The wind blew. A limb fell. I got a call.
This first tree is 60" at chest high, and has a 50' straight section which tapers down to about 36". Age estimate of 350 yrs. Over the last 10 years, it has started a steady lean towards the 150-year-old farm house. I called in back up for this one. An old faller friend has one of those rail saws that you see here. He will bust them into quarters. To close to the house to pop it apart with powder.

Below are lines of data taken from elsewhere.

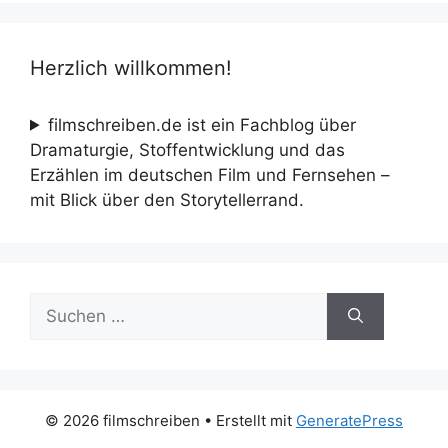
Herzlich willkommen!
filmschreiben.de ist ein Fachblog über
Dramaturgie, Stoffentwicklung und das
Erzählen im deutschen Film und Fernsehen –
mit Blick über den Storytellerrand.
Suche
nach:
© 2026 filmschreiben
• Erstellt mit
GeneratePress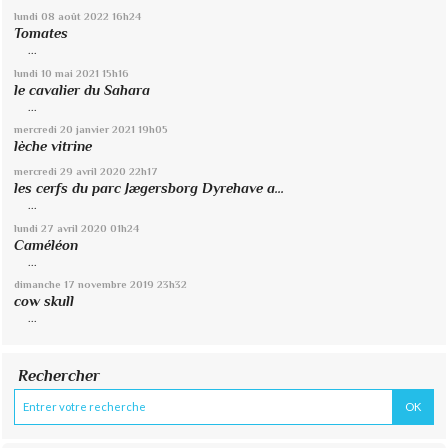
lundi 08
août 2022
16h24
Tomates
...
lundi 10
mai 2021
15h16
le cavalier du Sahara
...
mercredi 20
janvier 2021
19h05
lèche vitrine
mercredi 29
avril 2020
22h17
les cerfs du parc Jægersborg Dyrehave a...
...
lundi 27
avril 2020
01h24
Caméléon
...
dimanche 17
novembre 2019
23h32
cow skull
...
Rechercher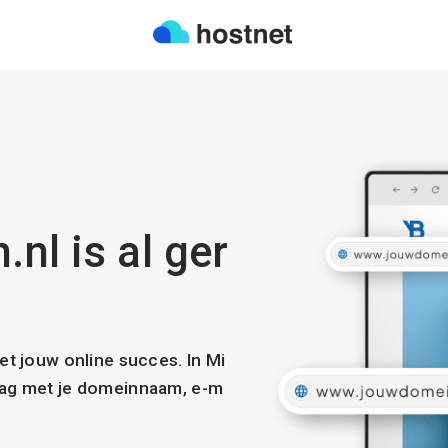
nl is al ger
met jouw online succes. In Mi
slag met je domeinnaam, e-m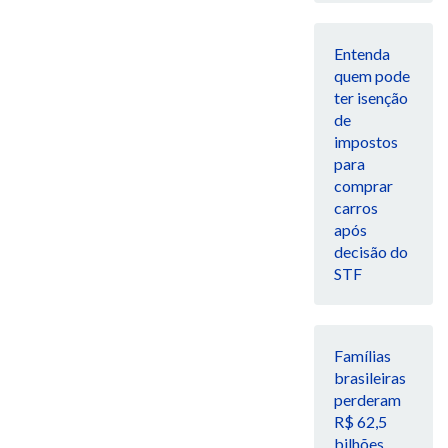
Entenda
quem pode
ter isenção
de
impostos
para
comprar
carros
após
decisão do
STF
Famílias
brasileiras
perderam
R$ 62,5
bilhões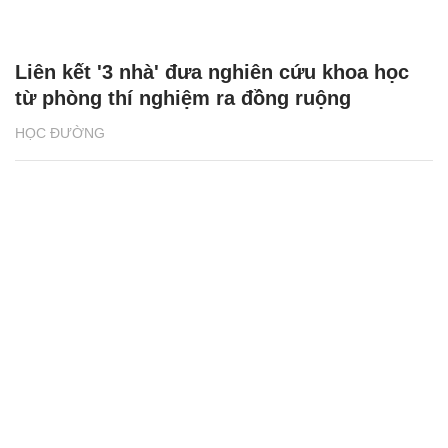
Liên kết '3 nhà' đưa nghiên cứu khoa học
từ phòng thí nghiệm ra đồng ruộng
HỌC ĐƯỜNG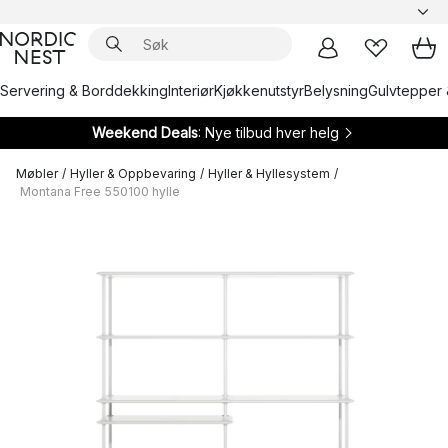
Servering & Borddekking
Interiør
Kjøkkenutstyr
Belysning
Gulvtepper 
Weekend Deals
: Nye tilbud hver helg
Møbler
/
Hyller & Oppbevaring
/
Hyller & Hyllesystem
/
Montana Free 550100 hylle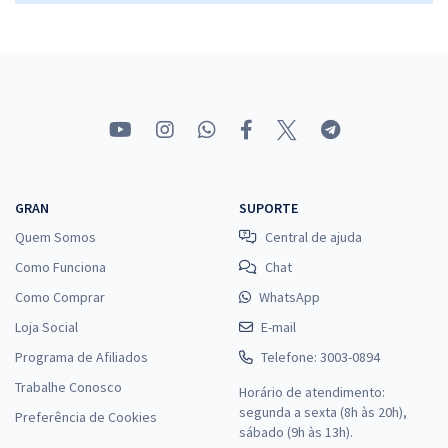
GRAN
SUPORTE
Quem Somos
Central de ajuda
Como Funciona
Chat
Como Comprar
WhatsApp
Loja Social
E-mail
Programa de Afiliados
Telefone: 3003-0894
Trabalhe Conosco
Horário de atendimento:
segunda a sexta (8h às 20h),
Preferência de Cookies
sábado (9h às 13h).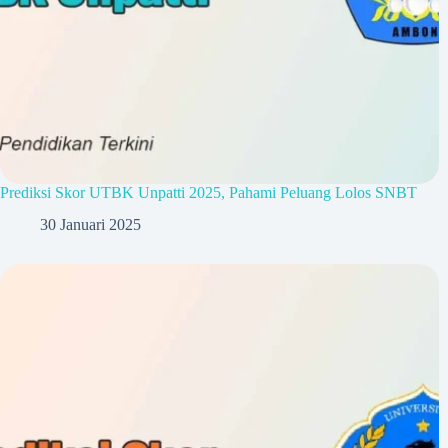
Prediksi Skor UTBK Unpatti 2025, Pahami Peluang Lolos SNBT
30 Januari 2025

This much smaller trees roots tipped up and it leaned into the next tree. Both are coming down in the morning when the tree service arrives. I will be there with the mill.


----------



## dustytools (May 25, 2008)

SWEET!! Dont forget the camera.


----------



## Trigger-Time (May 25, 2008)

What kind of Oak is that?


----------



## Backwoods (May 26, 2008)

California black oak (Quercus Kelloggii) It is in the red Oak group of species.
Out here we just call it black oak.

I broke my camera this last week, But my youngest boy loaned me his "as long as I take real good care of it"


----------



## aggiewoodbutchr (May 26, 2008)

opcorn:opcorn:opcorn:


----------



## Backwoods (May 26, 2008)

The tree is down. The firewood bucked and moved. The logs have been bucked to length, Limbs and knots trimmed, the over sized logs have been quartered, the ends sealed, and the logs decked. The boys camera glitched and I lost all of the pictures of the tree coming down and the rest are not very good.

End of log sealed




Half log




84 with a 42" bar
Left the 90 at home




15' log split in half.




When the tree started coming down the owner got sentimental and decided to leave a 30’ stump in hopes that the tree will bush out. So the largest log we got was 15’ long, 42” on the small end 48” on the large end. We found one insulator, and 2 rotten limbs that went about 4’ and 6’ deep. We also got two 8’ logs that needed quartered. And seven others that are between 8’ and 12’. I will get away with only setting the mill up in three locations to get all of the logs milled.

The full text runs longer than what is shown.